Sunday's plane crash killed 49 people.

Explaining the joke, but not why it aired it, NBC said Monday that the O'Brien bit was meant to spoof Lost, not the "terrible tragedy" in Kentucky.

"The timing was unfortunate, and we regret any unintentional pain it may have caused," the network said in a statement.

Overall, ratings for the Emmys, airing in late August for the first time in 14 years, were about as bad or as good as might have been expected. An estimated 16.1 million people tuned in, the network said.

If the number holds up, viewership is down 14 percent from last year's CBS coverage, up 17 percent from 2004's disastrous performance on ABC and down 20 percent since the last time NBC hosted the telecast in 2002.

The annual TV fest, featuring big wins for 24 and The Office, stands to go down as the fifth least-watched Emmys on record, per stats from Nielsen Media Research.

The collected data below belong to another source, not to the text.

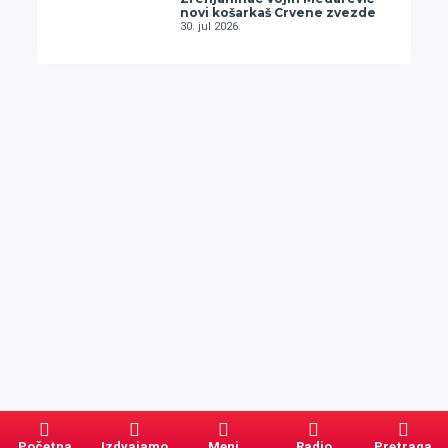
novi košarkaš Crvene zvezde
30. jul 2026.
Početna
Izdvajamo
Meni
Radio
Pretraga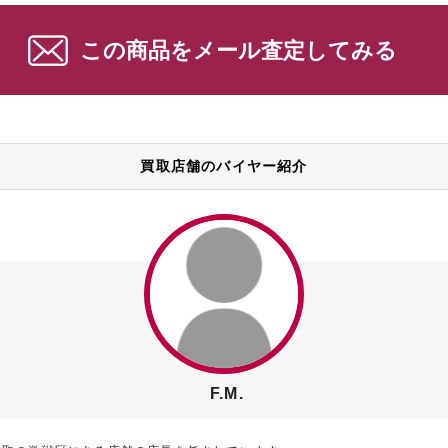
この商品をメール査定してみる
買取店舗のバイヤー紹介
F.M.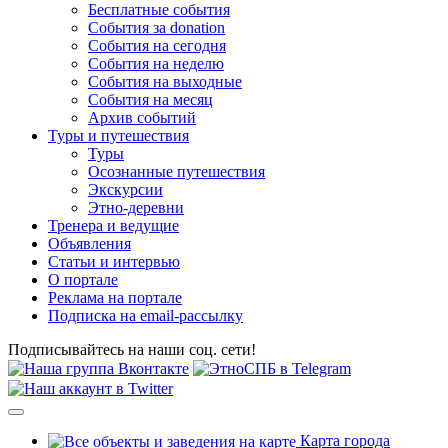
Бесплатные события
События за donation
События на сегодня
События на неделю
События на выходные
События на месяц
Архив событий
Туры и путешествия
Туры
Осознанные путешествия
Экскурсии
Этно-деревни
Тренера и ведущие
Объявления
Статьи и интервью
О портале
Реклама на портале
Подписка на email-рассылку
Подписывайтесь на наши соц. сети!
Карта города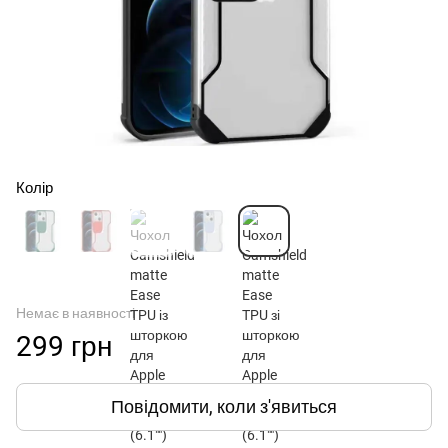
Колір
Немає в наявності
299 грн
Повідомити, коли з'явиться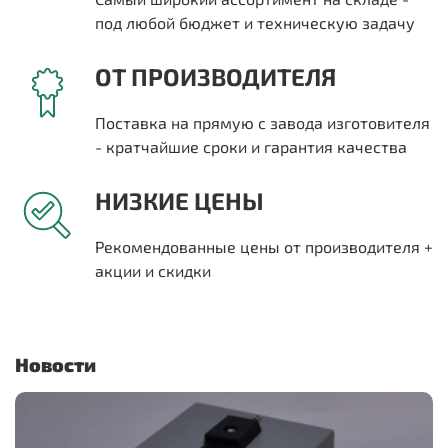
под любой бюджет и техническую задачу
ОТ ПРОИЗВОДИТЕЛЯ
Поставка на прямую с завода изготовителя
- кратчайшие сроки и гарантия качества
НИЗКИЕ ЦЕНЫ
Рекомендованные цены от производителя +
акции и скидки
Новости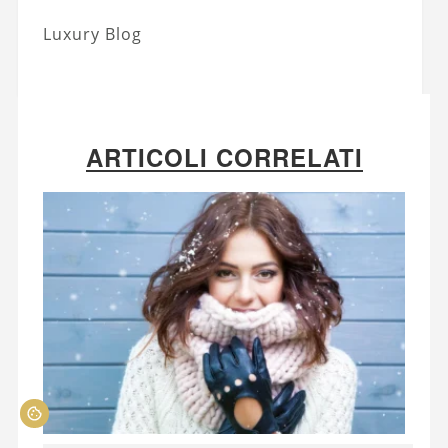
Luxury Blog
ARTICOLI CORRELATI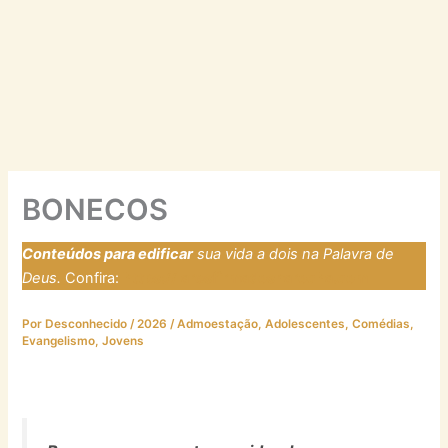
BONECOS
Conteúdos para edificar
sua vida a dois na Palavra de
Deus.
Confira:
https://laresfirmadosnarocha.com
Por
Desconhecido
/
2026
/
Admoestação
,
Adolescentes
,
Comédias
,
Evangelismo
,
Jovens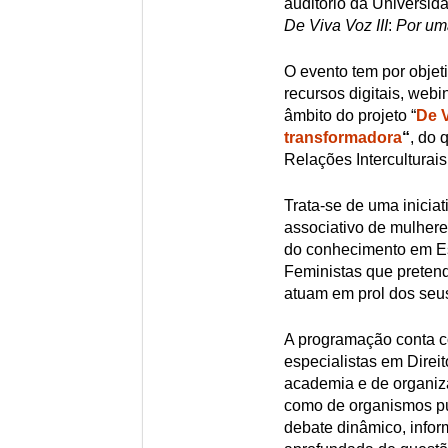
auditório da Universid
De Viva Voz III
:
Por um
O evento tem por objeti
recursos digitais, webi
âmbito do projeto “
De V
transformadora
“
, do 
Relações Interculturai
Trata-se de uma inicia
associativo de mulhere
do conhecimento em Es
Feministas que pretend
atuam em prol dos seus
A programação conta co
especialistas em Dire
academia e de organi
como de organismos pú
debate dinâmico, informa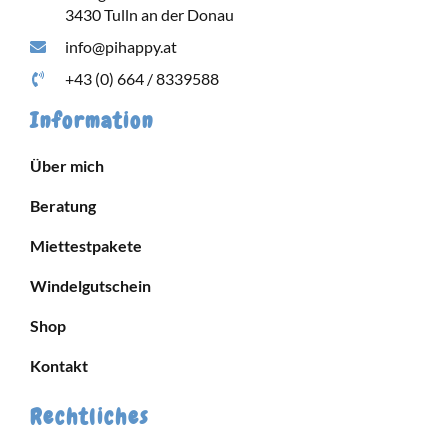
3430 Tulln an der Donau
info@pihappy.at
+43 (0) 664 / 8339588
Information
Über mich
Beratung
Miettestpakete
Windelgutschein
Shop
Kontakt
Rechtliches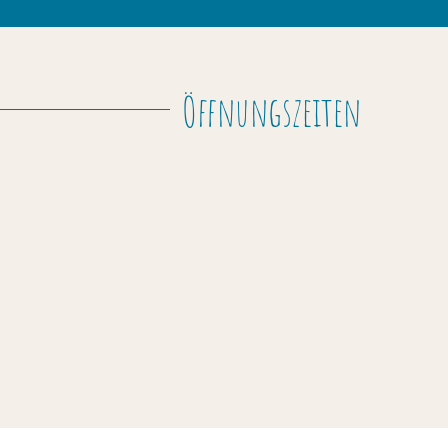
Öffnungszeiten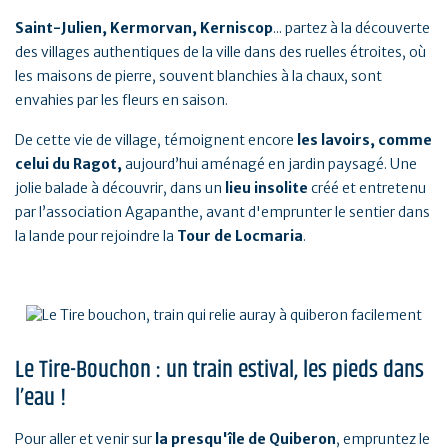
Saint-Julien, Kermorvan, Kerniscop
... partez à la découverte
des villages authentiques de la ville dans des ruelles étroites, où
les maisons de pierre, souvent blanchies à la chaux, sont
envahies par les fleurs en saison.
De cette vie de village, témoignent encore
les lavoirs, comme
celui du Ragot,
aujourd’hui aménagé en jardin paysagé. Une
jolie balade à découvrir, dans un
lieu insolite
créé et entretenu
par l’association Agapanthe, avant d'emprunter le sentier dans
la lande pour rejoindre la
Tour de Locmaria
.
Le Tire-Bouchon : un train estival, les pieds dans
l’eau !
Pour aller et venir sur
la presqu'île de Quiberon
, empruntez le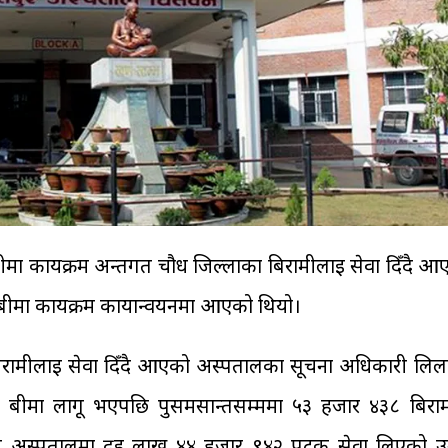
ीमा कार्यक्रम अन्तर्गत चौध जिल्लाका बिरामीलाई सेवा दिँदै 
 बीमा कार्यक्रम कार्यान्वयनमा आएको थियो।
 बिरामीलाई सेवा दिँदै आएको अस्पतालका सूचना अधिकारी लिल
्य बीमा लागू भएपछि पुसमसान्तसम्ममा ५३ हजार ४३८ बिराम
रामीले अस्पतालमा दुई लाख ४४ हजार ९४२ पटक सेवा लिएको उ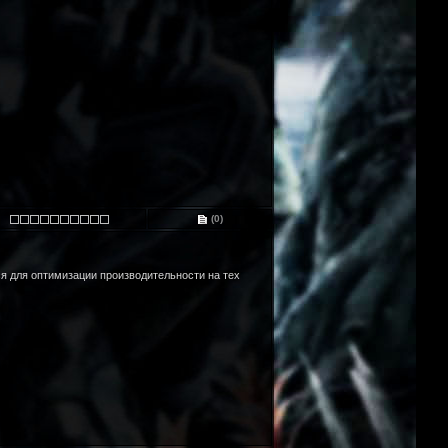
(0)
ся для оптимизации производительности на тех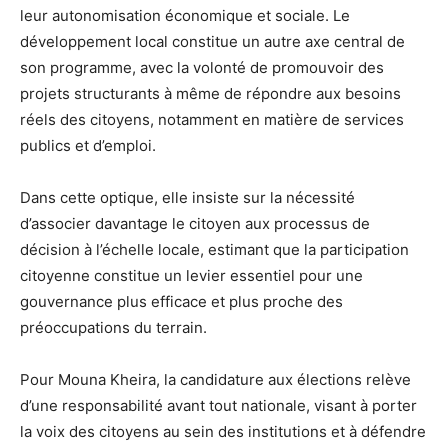
leur autonomisation économique et sociale. Le
développement local constitue un autre axe central de
son programme, avec la volonté de promouvoir des
projets structurants à même de répondre aux besoins
réels des citoyens, notamment en matière de services
publics et d’emploi.
Dans cette optique, elle insiste sur la nécessité
d’associer davantage le citoyen aux processus de
décision à l’échelle locale, estimant que la participation
citoyenne constitue un levier essentiel pour une
gouvernance plus efficace et plus proche des
préoccupations du terrain.
Pour Mouna Kheira, la candidature aux élections relève
d’une responsabilité avant tout nationale, visant à porter
la voix des citoyens au sein des institutions et à défendre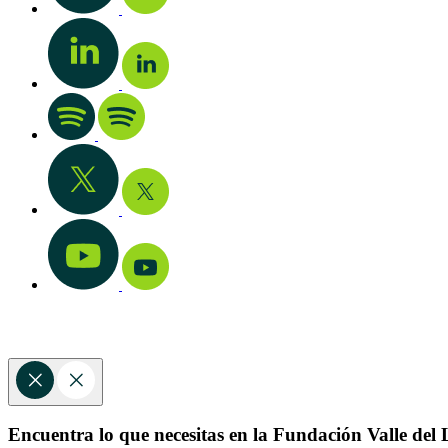
Encuentra lo que necesitas en la Fundación Valle del L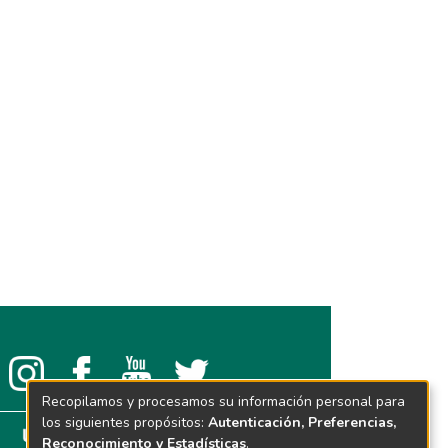
Recopilamos y procesamos su información personal para
los siguientes propósitos:
Autenticación, Preferencias,
Reconocimiento y Estadísticas
.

Airing opposite the Emmys, a 7-10 p.m. offering of Pirates of the Caribbean: The Curse of the Black Pearl on ABC siphoned off an estimated 9.3 million viewers. The telecast, far from the run-of-the-mill rerun typically made available as award-show fodder, was seen as ABC's revenge for its top shows--Lost, Grey's Anatomy, Desperate Housewives--being shut out of the glamour categories.

According to top TV critics, viewers who favored the eyeliner-wearing Captain Jack Sparrow over red-headed O'Brien missed a pretty good show.

The Associated Press' Frazier Moore went with a Conan the Destroyer motif, lauding the Late Night host for "land[ing] a one-two-three comedic punch before the first trophy was dispensed."

And the plane-crash bit, part of a filmed sequence wherein O'Brien, a la Billy Crystal, wandered from TV show to TV show?

"Hilarious," Moore declared.

The Los Angeles Times' Paul Brownfield, was also entertained, not offended, by the segment. The opening, he wrote, "was cute and funny," and its star was "like a much taller and more Irish Billy Crystal."

New York Times scribe Alessandra Stanley said the show, beset by calendar difficulties and controversial nominations (or, rather, controversial snubs), made the best of what little was expected of it.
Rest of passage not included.